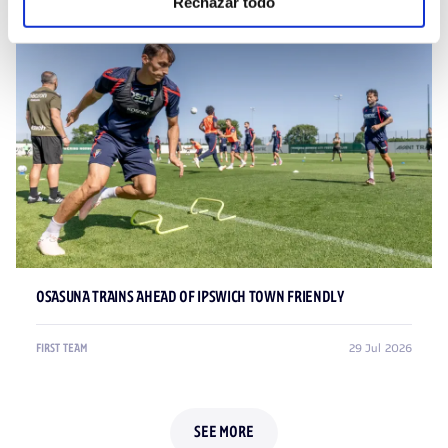
Rechazar todo
OSASUNA TRAINS AHEAD OF IPSWICH TOWN FRIENDLY
29 Jul 2026
FIRST TEAM
SEE MORE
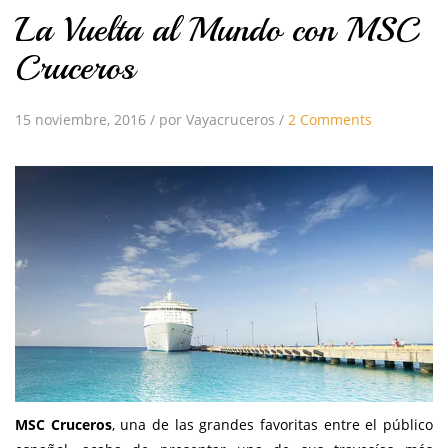
La Vuelta al Mundo con MSC
Cruceros
15 noviembre, 2016
/
por Vayacruceros
/
2 Comments
MSC Cruceros
, una de las grandes favoritas entre el público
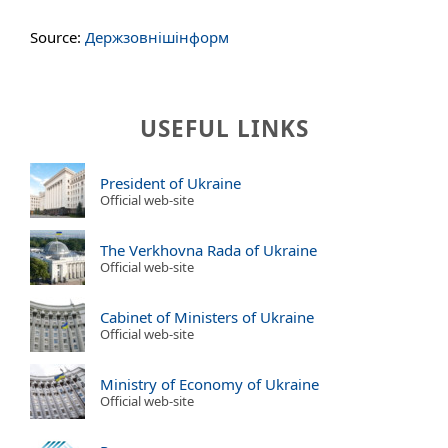
Source:
Держзовнішінформ
USEFUL LINKS
President of Ukraine
Official web-site
The Verkhovna Rada of Ukraine
Official web-site
Cabinet of Ministers of Ukraine
Official web-site
Ministry of Economy of Ukraine
Official web-site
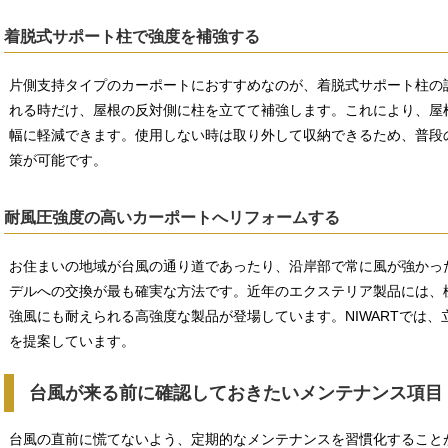
着脱式サポート柱で強度を補強する
片側支持タイプのカーポートにおすすめなのが、着脱式サポート柱の
れる時だけ、屋根の反対側に柱を立てて補強します。これにより、屋
幅に軽減できます。使用しない時は取り外して収納できるため、普段
策が可能です。
耐風圧強度の高いカーポートへリフォームする
お住まいの地域が台風の通り道であったり、沿岸部で常に風が強かっ
デルへの交換が最も確実な方法です。近年のエクステリア製品には、標準的
強風にも耐えられる高強度な製品が登場しています。NIWARTでは
を提案しています。
台風が来る前に確認しておきたいメンテナンス項目
台風の直前に慌てないよう、定期的なメンテナンスを習慣化すること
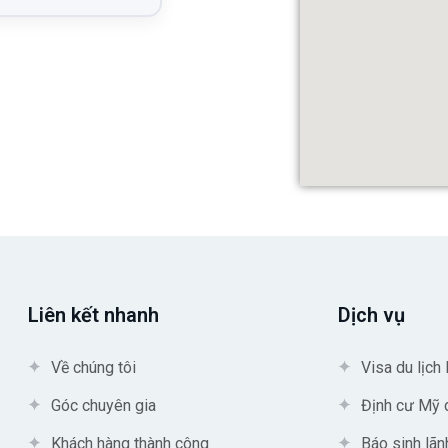
Liên kết nhanh
Dịch vụ
Về chúng tôi
Visa du lịch
Góc chuyên gia
Định cư Mỹ 
Khách hàng thành công
Báo sinh lã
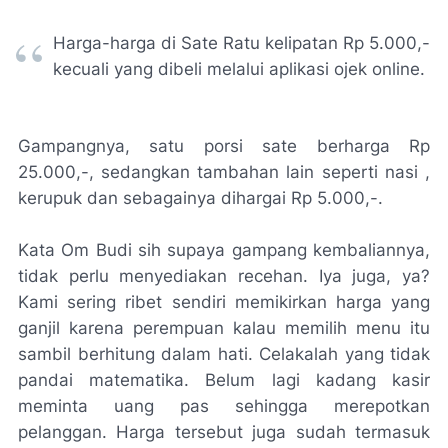
Harga-harga di Sate Ratu kelipatan Rp 5.000,-
kecuali yang dibeli melalui aplikasi ojek online.
Gampangnya, satu porsi sate berharga Rp
25.000,-, sedangkan tambahan lain seperti nasi ,
kerupuk dan sebagainya dihargai Rp 5.000,-.
Kata Om Budi sih supaya gampang kembaliannya,
tidak perlu menyediakan recehan. Iya juga, ya?
Kami sering ribet sendiri memikirkan harga yang
ganjil karena perempuan kalau memilih menu itu
sambil berhitung dalam hati. Celakalah yang tidak
pandai matematika. Belum lagi kadang kasir
meminta uang pas sehingga merepotkan
pelanggan. Harga tersebut juga sudah termasuk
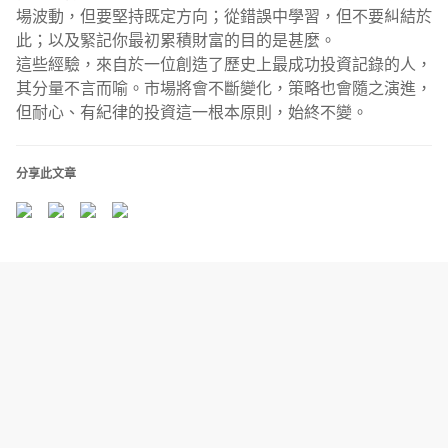
場波動，但要堅持既定方向；從錯誤中學習，但不要糾結於
此；以及緊記你最初累積財富的目的是甚麼。
這些經驗，來自於一位創造了歷史上最成功投資記錄的人，
其分量不言而喻。市場將會不斷變化，策略也會隨之演進，
但耐心、有紀律的投資這一根本原則，始終不變。
分享此文章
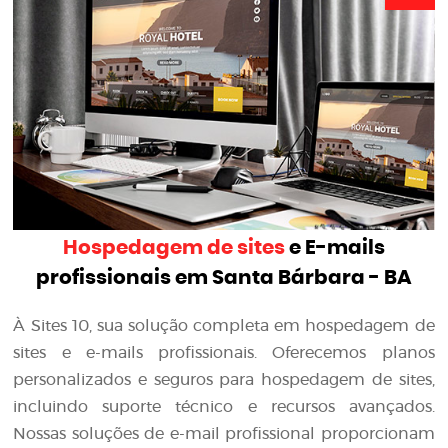
Hospedagem de sites
e E-mails
profissionais em Santa Bárbara - BA
À Sites 10, sua solução completa em hospedagem de
sites e e-mails profissionais. Oferecemos planos
personalizados e seguros para hospedagem de sites,
incluindo suporte técnico e recursos avançados.
Nossas soluções de e-mail profissional proporcionam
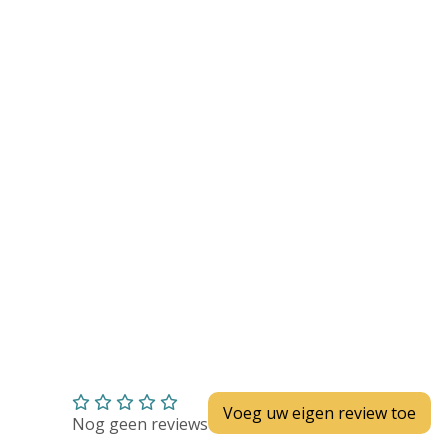
Huidverzorging
Depend
Depend voor Mannen
Depend voor Vrouwen
Depend Slip
Dieetvoeding
Verschillende soorten incontinentie
Kenniscentrum
Abonnement
Voeg uw eigen review toe
Nog geen reviews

────

> _AIM OF THE EXERCISE_: Take the line that contains "Báo sinh lã" as the first and the last line of the records as the end, and please quote those lines exactly, pictures omitted.

> _SOLUTION TO THE PROBLEM_:
Báo sinh lã
Harga-harga di Sate Ratu kelipatan Rp 5.000,-
kecuali yang dibeli melalui aplikasi ojek online.
Gampangnya, satu porsi sate berharga Rp
25.000,-, sedangkan tambahan lain seperti nasi ,
kerupuk dan sebagainya dihargai Rp 5.000,-.
Kata Om Budi sih supaya gampang kembaliannya,
tidak perlu menyediakan recehan. Iya juga, ya?
Kami sering ribet sendiri memikirkan harga yang
ganjil karena perempuan kalau memilih menu itu
sambil berhitung dalam hati. Celakalah yang tidak
pandai matematika. Belum lagi kadang kasir
meminta uang pas sehingga merepotkan
pelanggan. Harga tersebut juga sudah termasuk
場波動，但要堅持既定方向；從錯誤中學習，但不要糾結於
此；以及緊記你最初累積財富的目的是甚麼。
這些經驗，來自於一位創造了歷史上最成功投資記錄的人，
其分量不言而喻。市場將會不斷變化，策略也會隨之演進，
但耐心、有紀律的投資這一根本原則，始終不變。
分享此文章
Hospedagem de sites
e E-mails
profissionais em Santa Bárbara - BA
À Sites 10, sua solução completa em hospedagem de
sites e e-mails profissionais. Oferecemos planos
personalizados e seguros para hospedagem de sites,
incluindo suporte técnico e recursos avançados.
Nossas soluções de e-mail profissional proporcionam
Huidverzorging
Depend
Depend voor Mannen
Depend voor Vrouwen
Depend Slip
Dieetvoeding
Verschillende soorten incontinentie
Kenniscentrum
Abonnement
Voeg uw eigen review toe
Nog geen reviews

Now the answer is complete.